Une critique sur le spectacle :
Munich-Athènes / D’après Lars Norén / Mise en scène de Nastassja Tanner et Grégoire Strecker, Cie NT / Le Pommier, Neuchâtel / du 27 au 30 avril 2022 / Plus d’infos.
Les fondateur.ice.s de la jeune Cie NT, Nastassja Tanner et Grégoire Strecker, proposent au Théâtre Le Pommier Munich-Athènes, un huis clos de l’auteur suédois Lars Norén. La pièce place un couple, David et Sarah (Quentin Bouissou et Nastassja Tanner) au cœur des thèmes chers à Norén que sont notamment les troubles psychiatriques et psychosociaux. La scénographie exploite à la perfection la disposition et les qualités propres à la salle du Pommier et parvient, associée au travail de la mise en scène et des acteur.ice.s, à créer un spectacle qui joue avec les limites de l’horrifique et de la perception pour exposer un pan cauchemardesque de la nature humaine.
Sous la haute arche de pierre de la salle, dans une semi-obscurité rampante et les visages rendus terrifiants par l’angle d’éclairage, David et Sarah conversent.
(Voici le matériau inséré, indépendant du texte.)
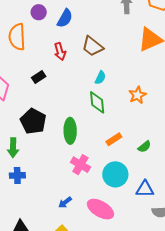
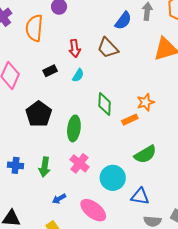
blue semicircle: (65, 18) -> (123, 21), moved
cyan semicircle: (100, 78) -> (78, 75), moved
orange rectangle: (114, 139) -> (130, 120), moved
green semicircle: (144, 147) -> (145, 154), size x1.6
green arrow: (13, 148) -> (45, 167), moved

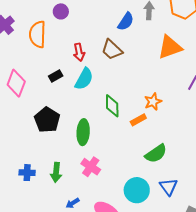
cyan semicircle: (78, 75) -> (84, 79), size x1.6
cyan circle: (113, 178) -> (137, 190), moved
blue triangle: (140, 196) -> (169, 187), moved, turned 48

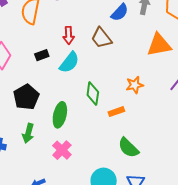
orange star: (153, 102) -> (135, 85), moved
green semicircle: (156, 154) -> (128, 148), turned 70
green arrow: (56, 172) -> (28, 133), moved

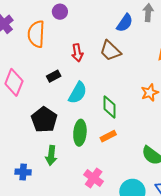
cyan semicircle: (69, 62) -> (78, 93), moved
orange rectangle: (116, 112) -> (108, 136), moved
pink cross: (62, 150) -> (94, 178), moved

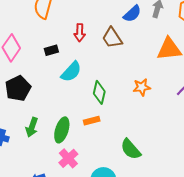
black pentagon: (44, 120) -> (18, 88), moved
green ellipse: (80, 133) -> (62, 130), moved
Ils ont le temps, le trajet pour Athènes via l’Europe de l’Est dans lequel ils se sont embarqués va durer deux jours. Enfin, s’ils restent dans le train jusqu’au bout. Rien n’est moins sûr, tant, à chaque arrêt, l’un.e ou l’autre menace de s’en aller. On apprend qu’ils sont en couple depuis 9 ans, enfin, peut-être 7 — il devient évident que certains aspects de leur relation n’ont jamais été clarifiés.
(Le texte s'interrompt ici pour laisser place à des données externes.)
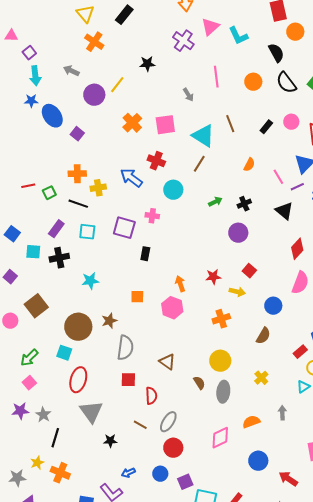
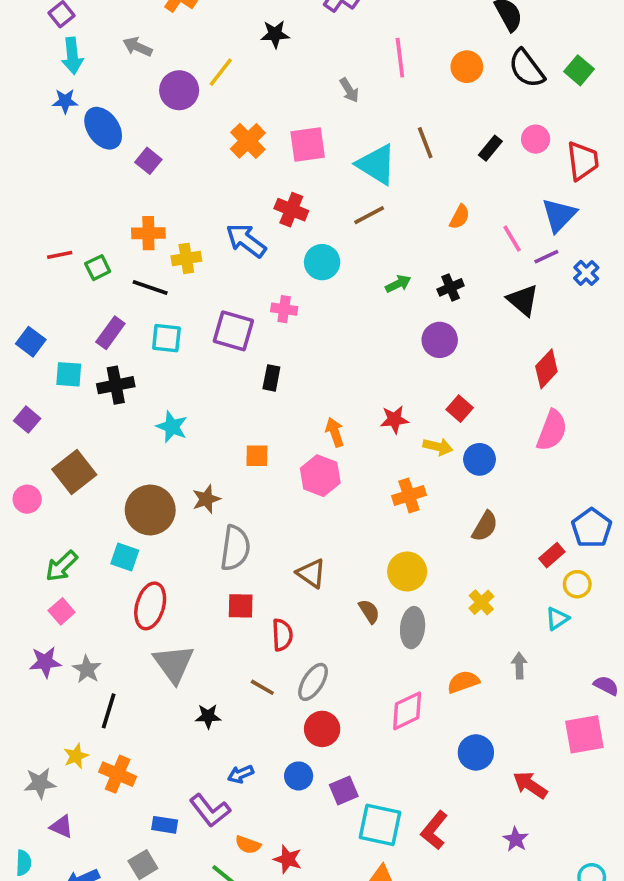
brown line: (199, 164) -> (369, 215), turned 30
cyan star: (90, 281) -> (172, 427), turned 30
blue circle: (273, 306) -> (479, 459), moved

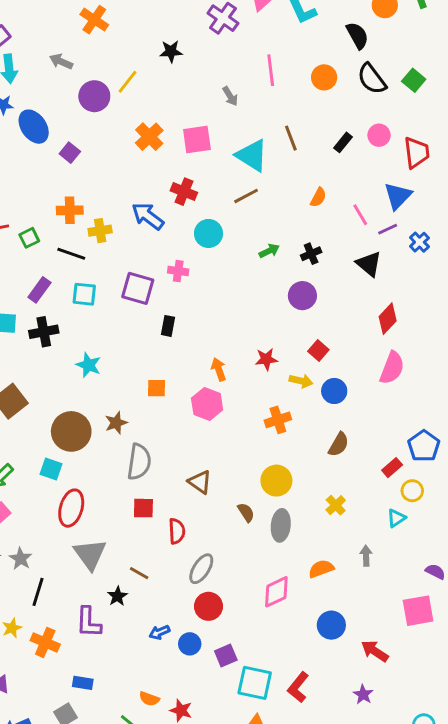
brown line: (262, 687) -> (139, 573), moved
black star: (208, 716) -> (117, 596), turned -30
blue arrow: (241, 774) -> (159, 632), moved
purple L-shape: (210, 810) -> (89, 622), moved, turned 40

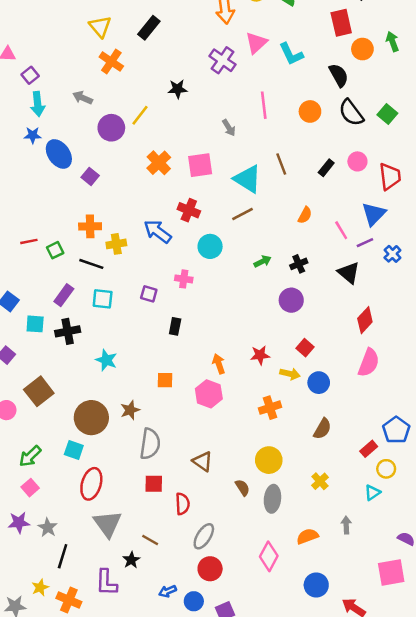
purple square: (138, 288) -> (149, 294), size x0.6
pink diamond: (276, 592) -> (269, 556), turned -36

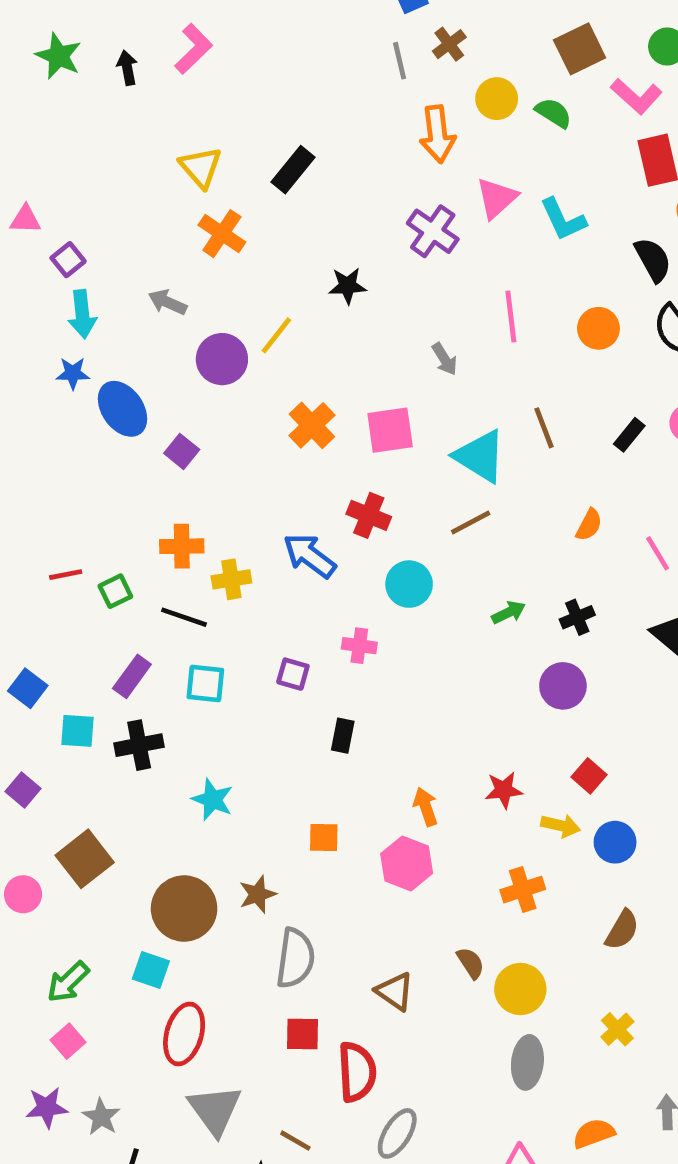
brown semicircle: (243, 488) -> (471, 963), moved
red semicircle: (183, 504) -> (357, 1072), size x1.4

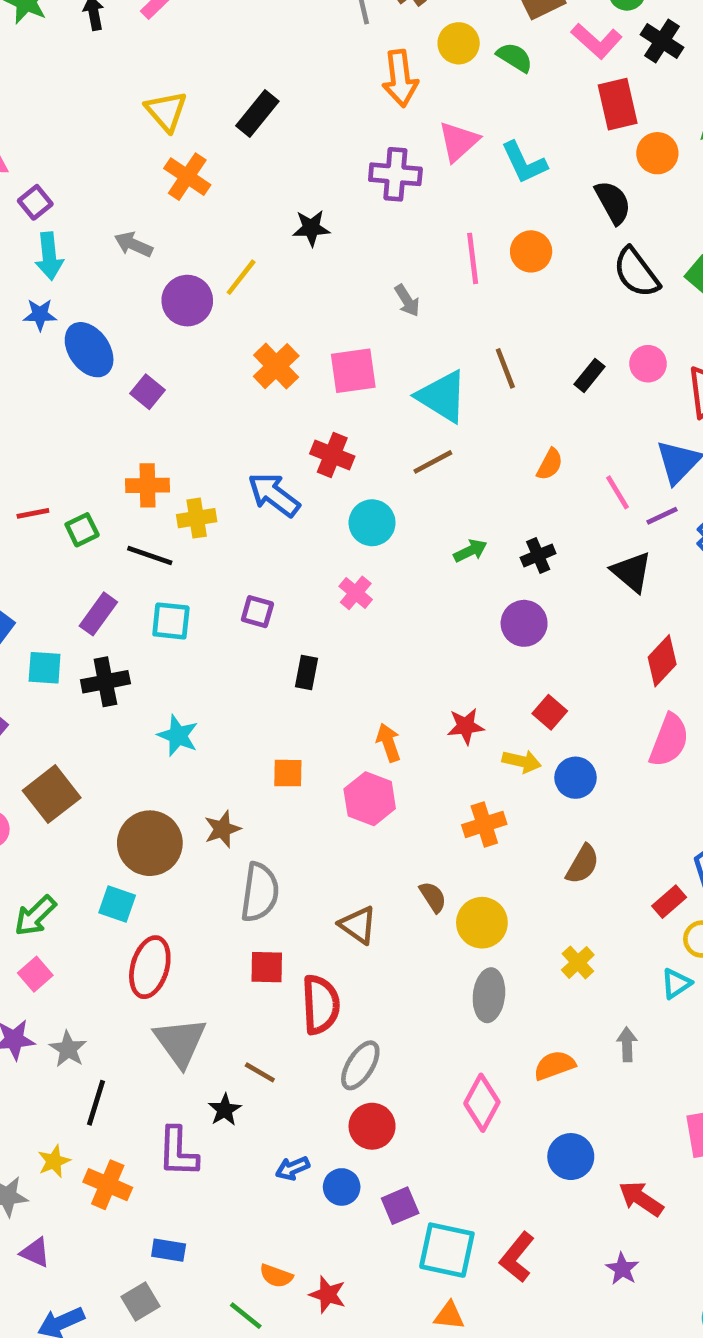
purple cross: (433, 231) -> (395, 174), turned -30
orange circle: (598, 328) -> (531, 251), moved
pink cross: (359, 646) -> (356, 593), moved, turned 32

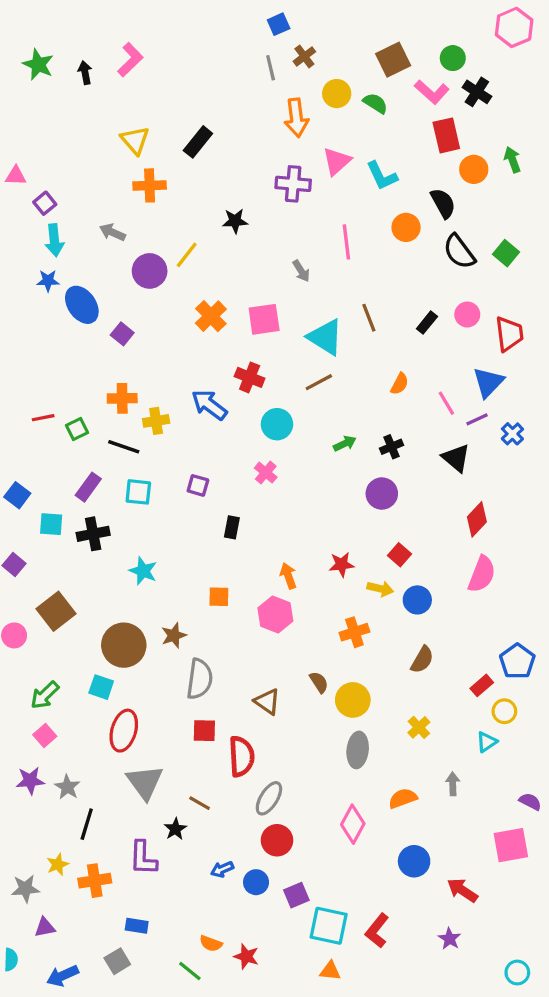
orange cross: (187, 177) -> (150, 185), turned -36
orange circle: (531, 251) -> (406, 227), moved
orange cross: (108, 1185) -> (95, 881), turned -32
purple triangle: (35, 1252) -> (45, 927), turned -35

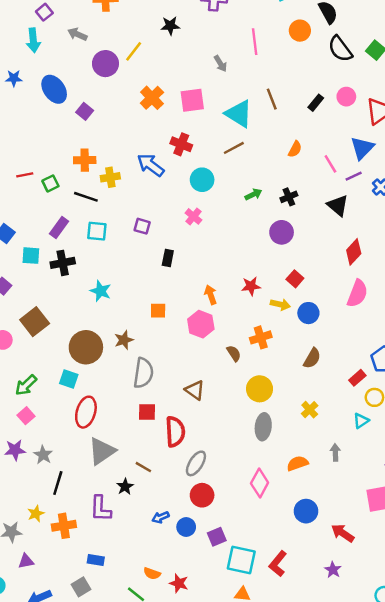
purple square: (45, 203) -> (44, 12), moved
blue star: (48, 281) -> (14, 78), moved
brown semicircle: (319, 682) -> (234, 353), moved
gray triangle: (145, 782) -> (102, 451), turned 32

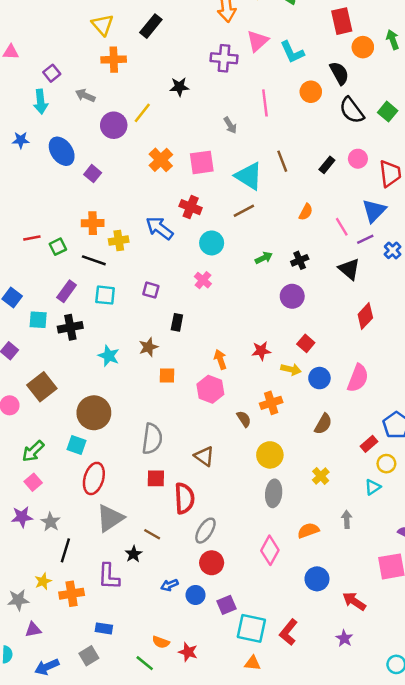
pink semicircle: (357, 293) -> (358, 378), moved
brown star: (124, 340) -> (148, 347), moved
Le dialogue détonne à tout point de vue. Des sous-entendus constants créent très rapidement un contexte de sombres histoires d’abus et de violences conjugales, de dépendance et de souffrance, de non-dits et de fantasmes. À plusieurs reprises, l’un.e déclare l’autre malade, perturbé.e, dangereux.se — les termes de schizophrène et psychotique sont régulièrement assénés. Pourtant, le ton utilisé ne suit pas le conflit sous-jacent : la voix des deux membres du couple est généralement basse, voire chuchotée, et particulièrement traînante et contrôlée pour David (à quelques exceptions près). Ce ton dissonant et menaçant rend possible une transgression supplémentaire : les personnages alternent entre des pensées intimes et des adresses claires à l’autre, mais se répondent souvent en brisant la logique attendue au théâtre. Par exemple, Sarah peut entendre et répondre à un commentaire particulièrement violent de David qui n’était sans doute destiné qu’à lui-même, tandis qu’elle ne perçoit pas ou ignore une question directe. Les frontières entre pensée et parole, projection mentale et réalité ou encore raison et folie deviennent soudainement dangereusement poreuses.
Autour de ces deux voix et visages, il y a un silence pesant et une noirceur presque totale, à l’exception d’un tableau de surtitres. Le texte affiché est majoritairement composé de didascalies — car les deux personnages sont figés à leur place et n’effectuent pratiquement aucun autre mouvement que ceux, particulièrement marqués, de leur expression faciale. Cette dissociation entre action et parole accentue encore un sentiment d’étrangeté que vient achever le traitement de l’espace lui-même. La lumière, vacillante et nébuleuse, brouille les traits des visages des personnages et ne donne pas à voir le fond de la scène, que l’on peut alors facilement imaginer comme un tunnel sans fin, et où l’on discerne à peine, par moments, une forme humaine qui se meut, à la limite extrême de la perception visuelle.
L’incertitude généralisée qui sous-tend l’entier du spectacle se voit donc augmentée par le relent d’une peur primale, une peur irrationnelle du noir, du vide, mais aussi des recoins insondables de l’âme et des créatures qui y rôdent. Une réalisation magistrale qui laisse le public fasciné et presque tétanisé, pour qui seule la chaleur des applaudissements permet un retour complet à la vie.